Leia a íntegra do projeto que flexibiliza a CLT aprovado pela Câmara

O projeto de lei que flexibiliza normas da CLT foi aprovado pela Câmara no início da noite desta terça-feira (4/12). Votaram 479 deputados, sendo que 264 foram favoráveis ao projeto, 213 se posicionaram contrariamente e dois se abstiveram. O PL segue agora para apreciação no Senado.

Pelo texto, o que for acordado entre empresários e trabalhadores, mediante convenção ou acordo coletivo, prevalecerá sobre o disposto em lei, desde que não contrarie a Constituição Federal e as normas de segurança e saúde do trabalho.

Veja como ficou a redação do Projeto

A proposta que altera o artigo 618 da Consolidação das Leis do Trabalho fica com a seguinte redação:

"Artigo 1º - Na ausência de convenção ou acordo coletivo, firmados por manifestação expressa da vontade das partes e observadas as demais disposições do Título VI desta Consolidação, a lei regulará as condições de trabalho".

"§ 1º - "A convenção ou acordo coletivo, respeitados os direitos trabalhistas previstos na Constituição Federal, não podem contrariar lei complementar, as leis nºs 6.321, de 14 de abril de 1976, e 7.418, de 16 de dezembro de 1985, a legislação tributária, a previdenciária e a relativa ao Fundo de Garantia do Tempo de Serviço - FGTS, bem como as normas de segurança e de saúde do trabalho".

"§ 2º - Os sindicatos poderão solicitar o apoio e o acompanhamento da central sindical, da confederação ou federação a que estiverem filiados, quando da negociação de convenção ou acordo coletivo previstos no presente artigo".

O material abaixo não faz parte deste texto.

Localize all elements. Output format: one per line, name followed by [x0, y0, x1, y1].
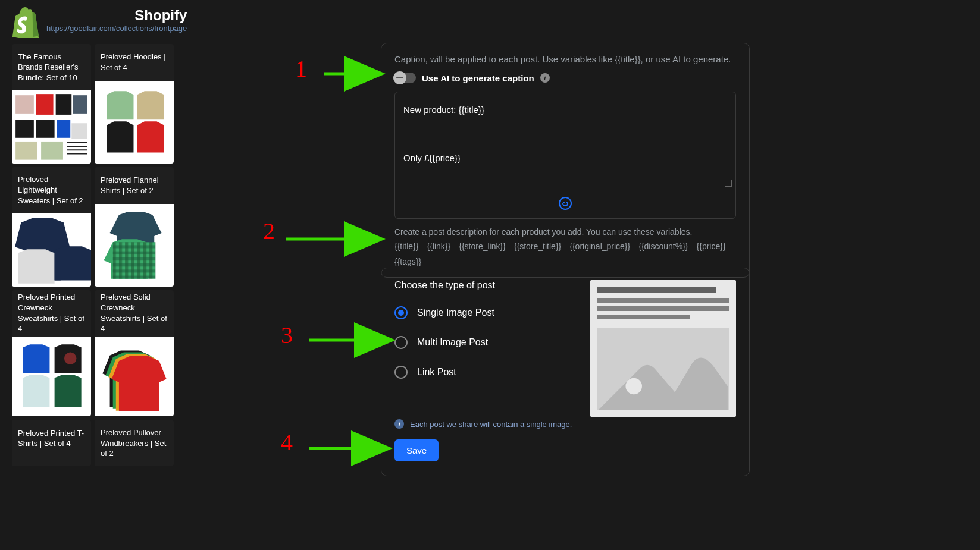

"Artigo 2º - Esta lei entra em vigor na data de sua publicação, e tem vigência de dois anos".

Protestos

Sindicalistas que se manifestavam contra a votação da proposta do governo, no Aeroporto de Brasília, furaram os pneus do carro do ministro do Trabalho, Francisco Dornelles.

Cerca de 200 pessoas que aguardavam a chegada de políticos no aeroporto cercaram o carro do ministro, que foi xingado e levou cusparadas. O ministro teve que deixar o carro e seguir de táxi. Os manifestantes tentaram atingi-lo com bandeiras.